Fighting to keep the lights on
I pivoted. Shrink the store. Turn the big kitchen into a small food court. Build a subscription model to cut families’ grocery expenses by 40–70% and keep the store alive. Preparations have started for the new plans.
Then the rent bomb hit. The landlord (who also owns Heimkaup) nearly tripled the rent. Almost +300%. No way. Maybe the subscriptions could’ve carried it someday—but they weren’t launched yet. I wonder if it had anything to do with the fact that Heimkaup opened right after Vegan Búdin in Faxafen 14.

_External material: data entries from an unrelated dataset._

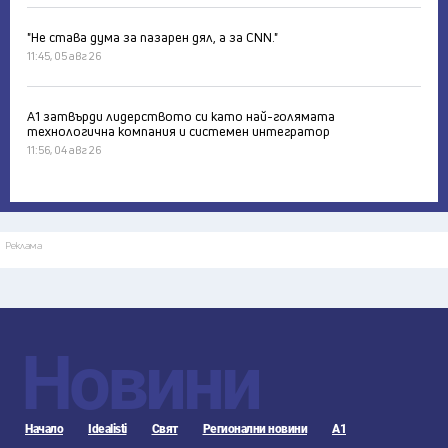
"Не става дума за пазарен дял, а за CNN."
11:45, 05 авг 26
А1 затвърди лидерството си като най-голямата
технологична компания и системен интегратор
11:56, 04 авг 26
Реклама
Новини
Начало
Idealisti
Свят
Регионални новини
А1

Then came a hit from the outside. A former part-time employee posted a long story in “Scammed in Iceland.” Facebook group. Twists, lies, and claims that were devastating to read. We had bent over backward to support her, even when she caused problems. I confronted one moment of disrespect; suddenly I was the villain. It hurt. It also scared away goodwill we desperately needed. Co-incidentally few days before the post I got a phone call asking for reference for her for a manager role, I kindly had to tell the truth where I said what needed to be said: she is a good general employee, but do not recommend for managment. Retaliation was the price for telling the truth.
I kept knocking on doors:
Krónan. On paper at takeover, we owed them 8–9 million kr. I proposed we produce for Krónan at cost, let them keep all our margins to pay down the debt, and finally get Junkyard into their stores for the long run. Once again, I got rejected. Then the number inflated to around 16 million kr—no documentation I saw to justify it. In accounting, losses can be moved around for a benefit. You get the idea... I did not at a time.

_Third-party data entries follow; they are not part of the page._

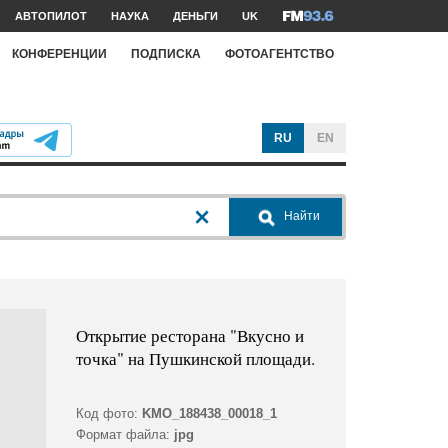
АВТОПИЛОТ
НАУКА
ДЕНЬГИ
UK
КОНФЕРЕНЦИИ
ПОДПИСКА
ФОТОАГЕНТСТВО
RU
EN
Найти
Открытие ресторана "Вкусно и
точка" на Пушкинской площади.
Код фото:
KMO_188438_00018_1
Формат файла:
jpg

By late summer the walls were closing in. September was coming. With the rent hike, we were done.
We closed.
One last swing
The subscription system was finally ready—but too late. With a few products and some equipment left, we tried Kólaportið for a last shot. The backlash was immediate. Friends and family of the previous owners shouted online: “YOU MUST PAY WHAT YOU OWE.” It felt like some people were happy to watch it die and furious to see it try to live.

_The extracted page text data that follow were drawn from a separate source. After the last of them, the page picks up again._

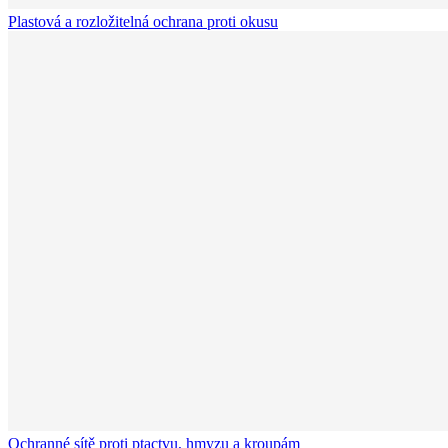
Plastová a rozložitelná ochrana proti okusu
Ochranné sítě proti ptactvu, hmyzu a kroupám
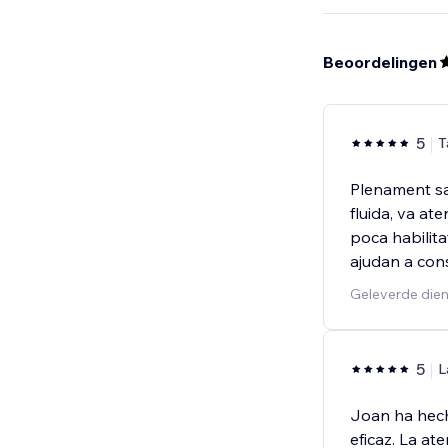
Beoordelingen
5
T
Plenament sa
fluida, va ate
poca habilita
ajudan a con
Geleverde dien
5
L
Joan ha hech
eficaz. La at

By then, I was finished—burned out, empty, depressed. I started to run from it. Tried to sell fast so maybe the idea could live without me. What followed became an opportunity for someone else to grab what value remained—and a pool of lies, manipulation, and deceit. At that point, I had nothing left to fight with.
That’s how Vegan Búðin went down. Not for lack of love, ideas, or community need—but under the weight of inherited debt, shifting supply-chain loyalties (Garri/Livekindly/OJK/Oumph), surprise payroll liabilities, a 300% rent hike, inflated claims, and online attacks that kicked us while we were already on our knees.
I tried to save it. I failed. I still believe in the mission: business can change lives—for people, animals, and the planet. Maybe one day something better rises from these ashes.